The implementation of this approach requires switching between these variations in the constitutive equation during the cavitation bubble cycle as illustrated in Fig. 2b. This requires an expression that relates the instantaneous bubble radius \({R}_{B}\) with the material strain, which is obtained by evaluating the Green-Lagrangian finite strain tensor at the bubble wall54:

$${\varepsilon }_{w,rr}=-\frac{1}{2}\left[{\left(\frac{{R}_{0}}{{R}_{B}}\right)}^{4}-1\right],$$
(5)
$${\varepsilon }_{w,\theta \theta }={\varepsilon }_{w,\varphi \varphi }=\frac{1}{2}\left[{\left(\frac{{R}_{B}}{{R}_{0}}\right)}^{2}-1\right],$$
(6)

where εw,rr and εw,θθ are the radial and circumferential strain at the bubble wall respectively.

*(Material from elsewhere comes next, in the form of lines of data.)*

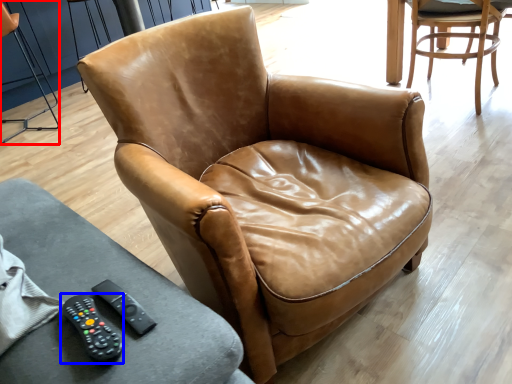 Question: Which object is closer to the camera taking this photo, chair (highlighted by a red box) or remote (highlighted by a blue box)?

Choices:
 (A) chair
 (B) remote

Answer: (B) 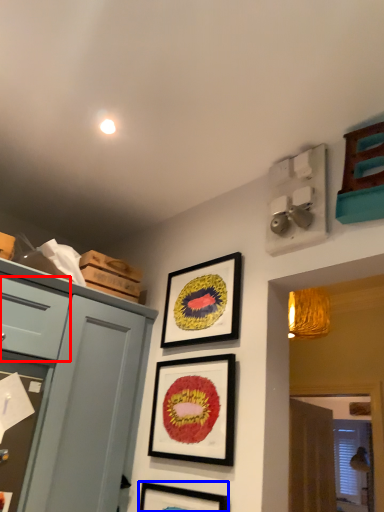 Question: Among these objects, which one is farthest to the camera, drawer (highlighted by a red box) or picture frame (highlighted by a blue box)?

Choices:
 (A) drawer
 (B) picture frame

Answer: (A) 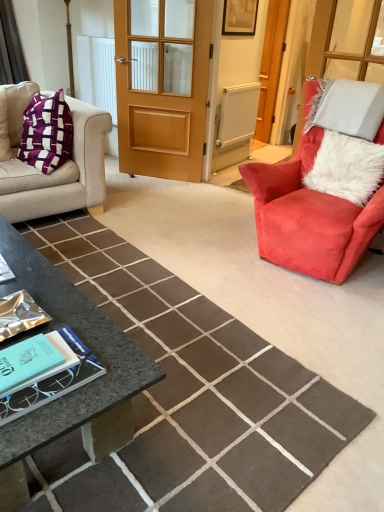 Identify the location of vacant space in front of wooden door at center. (158, 189). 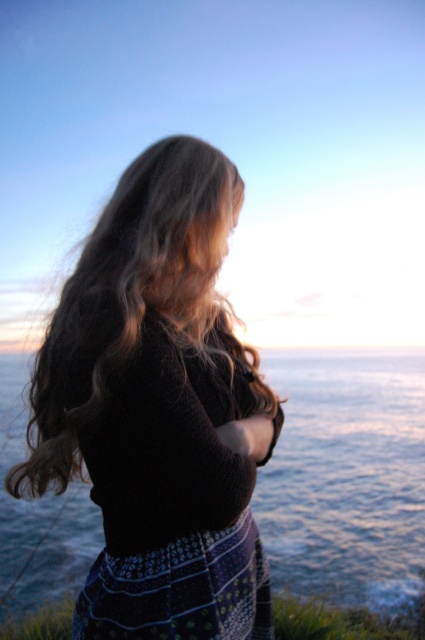 Between point (198, 275) and point (303, 362), which one is positioned in front?

Positioned in front is point (198, 275).

Is knitted black sweater at center above blue water at center?

Indeed, knitted black sweater at center is positioned over blue water at center.

Between point (257, 429) and point (370, 376), which one is positioned behind?

The point (370, 376) is behind.

What are the coordinates of `knitted black sweater at center` in the screenshot? It's located at (158, 408). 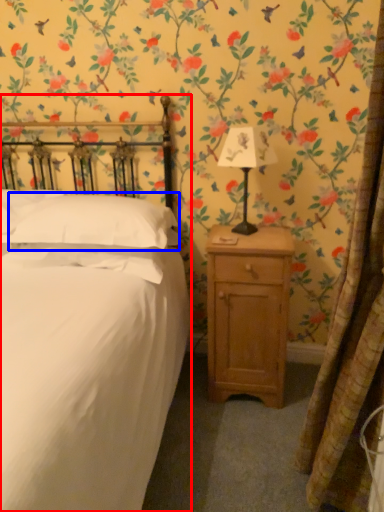 Question: Among these objects, which one is nearest to the camera, bed (highlighted by a red box) or pillow (highlighted by a blue box)?

Choices:
 (A) bed
 (B) pillow

Answer: (A) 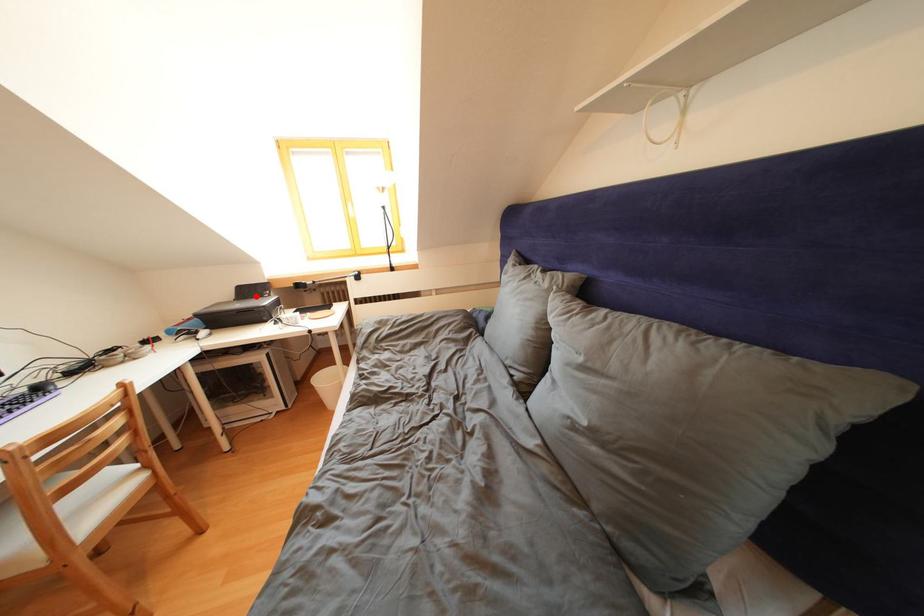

Note the negative sign in Eq. (5) is included simply to allow the compressive strain to adopt a positive value. We can use Eqs. (5) and (6) to determine the radial and circumferential failure strain of the material εf,rr and εf,θθ, once the bubble radius at which the material fails Rf is determined. When εw < εf, the linear elastic variation EL is introduced into the elastic stress component E. The plastic deformation version Ef is implemented for εf < εw < εmax. The recovery term ER is substituted upon reaching εmax and for all times thereafter.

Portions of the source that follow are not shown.